Year 10 Mathematics Core · Cambridge Ch 6, §6B · Mr Wong
Name
Class
Date
Learning intentions.
Use $\sin^{-1}$, $\cos^{-1}$ and $\tan^{-1}$ to undo a trig ratio and find an angle
Choose the correct ratio from the two sides you've been given
Apply this to short worded problems by drawing the triangle first
Key results — inverse trig functions
If $\sin\theta=k$ then $\theta=\sin^{-1}(k)$ · If $\cos\theta=k$ then $\theta=\cos^{-1}(k)$ · If $\tan\theta=k$ then $\theta=\tan^{-1}(k)$
Check your calculator is in degree mode (DEG).
Warm-up — calculator
1. State the missing part of each sentence.
a If $\cos 60^\circ=0.5$, then $\cos^{-1}(0.5)=$ °.
b If $\sin 30^\circ=\tfrac{1}{2}$, then $\sin^{-1}\!\big(\;\,$ $\;\big)=30^\circ$.
c If $\tan 37^\circ\approx 0.75$, then $\tan^{-1}\!\big(\;\,$ $\;\big)\approx 37^\circ$.
2. Find $\theta$ to 2 d.p. where necessary.
a $\sin\theta=0.4$ $\theta=$
b $\cos\theta=0.5$ $\theta=$
c $\tan\theta=0.2$ $\theta=$
d $\sin\theta=0.1$ $\theta=$
Part A — Find the angle from a fraction of sides
Set up the inverse and write $\theta$ to 2 d.p.
3. Solve.
a $\sin\theta=\dfrac{3}{5}$ $\theta=$
b $\cos\theta=\dfrac{8}{17}$ $\theta=$
c $\tan\theta=\dfrac{7}{24}$ $\theta=$
d $\sin\theta=\dfrac{9}{15}$ $\theta=$
e $\cos\theta=\dfrac{2.4}{6}$ $\theta=$
f $\tan\theta=\dfrac{5}{12}$ $\theta=$
Trig 6B — continued
Part B (triangles) · Part C (applications)
Name
Part B — From the diagram
4. Find $\theta$ in each. Pick the ratio first from the two labelled sides, then apply the inverse. Round to 2 d.p.
(a) opp 1, hyp 2
(b) adj 1.5, hyp 2.5
(c) adj 5, opp 3
Part C — Applications
5. A long, straight mine tunnel is dug into the ground. Its final depth is $120$ m and the end of the tunnel is $100$ m horizontally from the entrance. Find the angle $\theta$ the tunnel makes with the horizontal, to 1 d.p.
6. A $4$ m ladder rests against a vertical wall, with its base $1.2$ m from the wall. Find the angle the ladder makes with the ground, to 1 d.p.

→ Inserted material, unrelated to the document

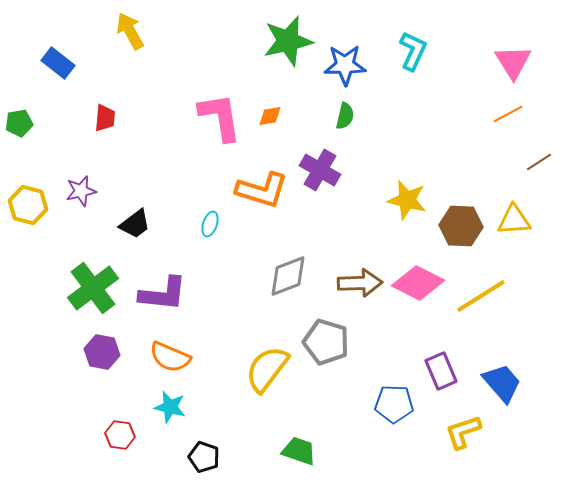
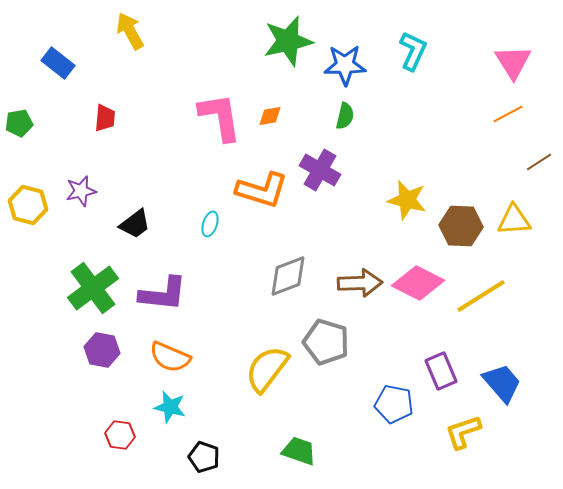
purple hexagon: moved 2 px up
blue pentagon: rotated 9 degrees clockwise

7. A skateboard ramp rises $0.8$ m over a horizontal run of $5$ m. Find the angle of the ramp, to 1 d.p.
8.Challenge. A kite is at the end of a $35$ m straight string. The kite is $28$ m vertically above the person holding the string. Find the angle the string makes with the ground, to 1 d.p. (Assume the string is straight.)